This is one of the 3 projects due this month. This sweater/tunic was given by 15th Sept. I thought I could manage to finish it within 1 month. But health, guests and travel managed to make this a rush finish job!
I learnt quite a few important things:
Knitting Top-down Raglan shaped sweater. It was a huge concern if I would be able to do it. Yes, I can!!! 😀
Shaping: waist decreases and increases.
Contrasting colors: It doesn’t hurt to try something new, even if the design doesn’t call for it.
I started with a grey Oswal yarn which was originally earmarked for the DH. I’m not really sure why he rejected my offer to make a sweater, actually. But he did. So I decided to use it for this purpose.

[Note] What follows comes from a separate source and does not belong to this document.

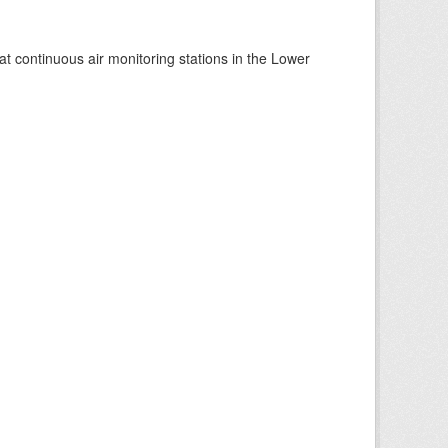
at continuous air monitoring stations in the Lower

The design has an option of making a sweater or increasing the length to a tunic. My only concern with it once I started knitting, was the gauge, or rather the number of stitches it necessitated :(. The sheer number of stitches per row was the main reason i just couldn’t persuade myself to finish it. It didn’t help matters that mine was one of the larger sizes, which in turn meant… u guessed it: more stitches!!!
So I finally managed to complete it to sweater length. The gray was boring me out, so added plum for a nice hem contrast.
Actually I have done other stuff with the machine. It’s only that most of them comprised of repairs of clothing and bed sheets, and new pair of pillow covers. So I finally mustered up some courage to get sewing projects.
I have some self-knit mobile pouches. But, like handbags and shoes, a girl just can’t have too many. So with the left over fabric from the pillow covers, came this lovely mobile pouch. 🙂
The pouch came out fast enough. The problem lay with the handle and the deco. For deco, i zeroed on some leftover flower sequins which could be pastes on. The handle was tougher. I decided to do a ragged-y braid with the same fabric. It’s not the neatest look, but I kinda liked it that way.
After my last post on thread on dyeing the cotton yarn, I had a couple of people ask me to note down the entire process. So i took that as an excuse to finally dye the last hank of yarn I had. This also meant that it would have to be green because that’s the only dye I have left… any more would mean a trip to Commercial Street, and I really don’t have time for shopping now.
So here goes:
4-5 ltr vessel that you wont ever use for food again
Ensure the cotton yarn is tied neatly into a hank. This is necessary to ensure that you can manage the yarn while dyeing.
Though you are tying it in 2-3 places, ensure it is not too tight. The dye will not reach the inside yarn otherwise
Heat about 3 lts of water to lukewarm and add the vinegar. Add the undyed yarn to the water and set aside until cool.
Keep turning the yarn intermittently to ensure that the entire yarn is washed well in the vinegar. Drain and set the yarn aside
The purpose is to wash off all impurities in the yarn and also traces of other dyes. This especially helps when you’ve tried with food coloring, and it didn’t work. I did this, so I know!
Drain the vinegar water, and replace with clean water.
Bring the water to boil, and then add salt and dye and mix well to ensure no lumps remain. Here I added a 1/2 tsp of turmeric just to see if it affected the final green. The last time I’d used the same dye, I got a forest green, So I wanted something different.
Let the water boil for a few minutes more and then add the cotton yarn.
Turn off the flame immediately. This I learnt with trial-and-error. The dye shop guy told me to boil the yarn with the dye. When I did this, the yarn kinda crinkled up. Not sure why, but when I don’t boil it, the yarn remained smooth. Boiling didn’t affect the softness of the yarn, but just gave an odd look to the yarn.
Keep turning the yarn in the dye every 2 minutes to ensure it reaches all parts of the yarn
Once the dye has cooled off, and while turning, you feel that the yarn has caught the color properly throughout the yarn, take it out
Drain the dye and wash the yarn thoroughly until it stops bleeding color.
Add a bit of detergent to water, and wash again till it stops bleeding color.
You may also soak the yarn in fabric softener to help it maintain softness (I do this)
Dry it out 🙂
Here is a pic of all my experiments side-by-side. Note the difference in the green yarns. Apparently turmeric does change the color, But I need to wait and watch if this effect is permanent. Turmeric isn’t really known for permanent cotton dyeing properties. In fact I always manage to get it off my cotton clothes when I have a cooking accident…
Also note the slightly less crinkly nature of the center yarn. Thats the lastest one that I’ve written about.
Most of what I did was a mix of what I learnt through various websites on dyeing, and a bit of experimentation on my part. Had some hit, and some misses… but that’s what learning is all about!